### Directions for this task
Go through the lines below and repeat each one exactly, skipping pictures.

(Stored data entries)
----

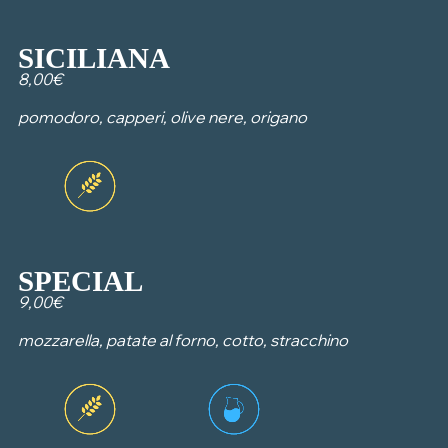
SICILIANA
8,00€
pomodoro, capperi, olive nere, origano
SPECIAL
9,00€
mozzarella, patate al forno, cotto, stracchino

----

### Solution
SICILIANA
8,00€
pomodoro, capperi, olive nere, origano
SPECIAL
9,00€
mozzarella, patate al forno, cotto, stracchino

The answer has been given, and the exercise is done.